• [Your task] With pictures excluded, copy word for word the lines in the data below from the line containing "LeiKiè svela il mistero con il nuovo videoclip" through the line containing "consentimiento para la".

Data items
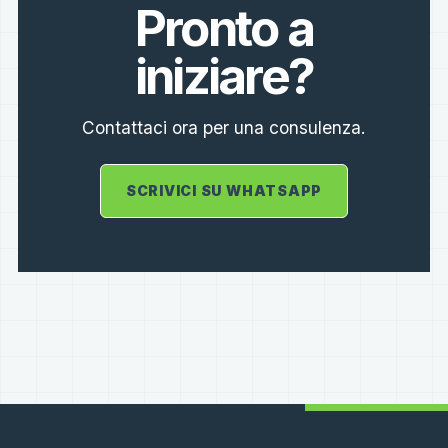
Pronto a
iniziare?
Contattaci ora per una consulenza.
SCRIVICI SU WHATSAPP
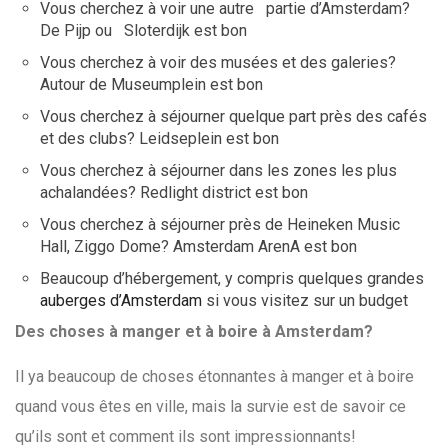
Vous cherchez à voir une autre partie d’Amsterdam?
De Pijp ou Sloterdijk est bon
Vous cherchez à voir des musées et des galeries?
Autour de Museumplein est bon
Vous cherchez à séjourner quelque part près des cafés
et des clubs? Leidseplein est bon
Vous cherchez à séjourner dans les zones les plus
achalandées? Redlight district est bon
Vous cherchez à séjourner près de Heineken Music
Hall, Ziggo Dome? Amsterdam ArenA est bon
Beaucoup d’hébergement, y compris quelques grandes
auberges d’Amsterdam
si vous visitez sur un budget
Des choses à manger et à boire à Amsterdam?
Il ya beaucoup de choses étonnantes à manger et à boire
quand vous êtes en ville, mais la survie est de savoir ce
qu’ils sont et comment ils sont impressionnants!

* * *

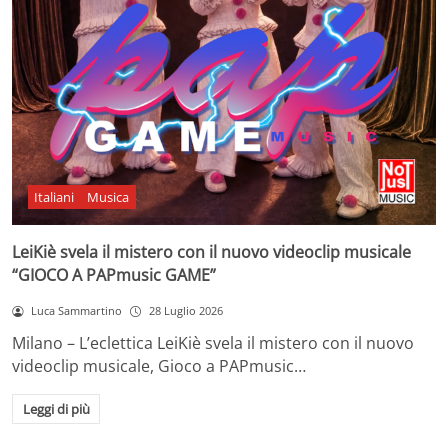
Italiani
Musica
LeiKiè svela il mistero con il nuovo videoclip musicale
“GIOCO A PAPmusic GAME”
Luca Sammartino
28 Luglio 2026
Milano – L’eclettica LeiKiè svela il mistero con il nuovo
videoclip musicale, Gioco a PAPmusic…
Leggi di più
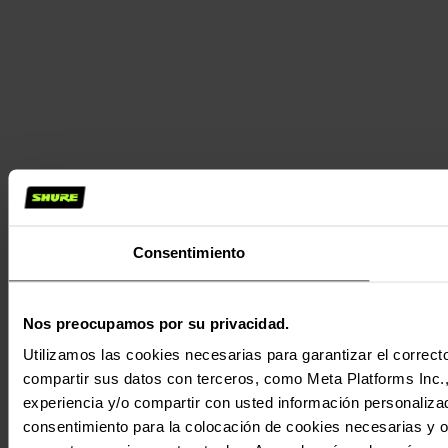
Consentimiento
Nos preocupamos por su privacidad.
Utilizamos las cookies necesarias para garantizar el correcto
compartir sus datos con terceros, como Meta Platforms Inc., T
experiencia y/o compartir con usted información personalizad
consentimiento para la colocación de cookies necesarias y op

==

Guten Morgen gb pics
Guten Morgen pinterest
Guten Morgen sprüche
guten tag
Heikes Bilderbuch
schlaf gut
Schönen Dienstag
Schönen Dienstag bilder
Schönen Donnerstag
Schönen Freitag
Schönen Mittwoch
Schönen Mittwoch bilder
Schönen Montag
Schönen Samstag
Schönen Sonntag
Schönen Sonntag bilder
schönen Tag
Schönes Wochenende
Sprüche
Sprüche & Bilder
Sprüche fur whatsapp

• [Result below]
LeiKiè svela il mistero con il nuovo videoclip musicale
“GIOCO A PAPmusic GAME”
Luca Sammartino
28 Luglio 2026
Milano – L’eclettica LeiKiè svela il mistero con il nuovo
videoclip musicale, Gioco a PAPmusic…
Leggi di più
Consentimiento
Nos preocupamos por su privacidad.
Utilizamos las cookies necesarias para garantizar el correcto
compartir sus datos con terceros, como Meta Platforms Inc., T
experiencia y/o compartir con usted información personalizad
consentimiento para la colocación de cookies necesarias y op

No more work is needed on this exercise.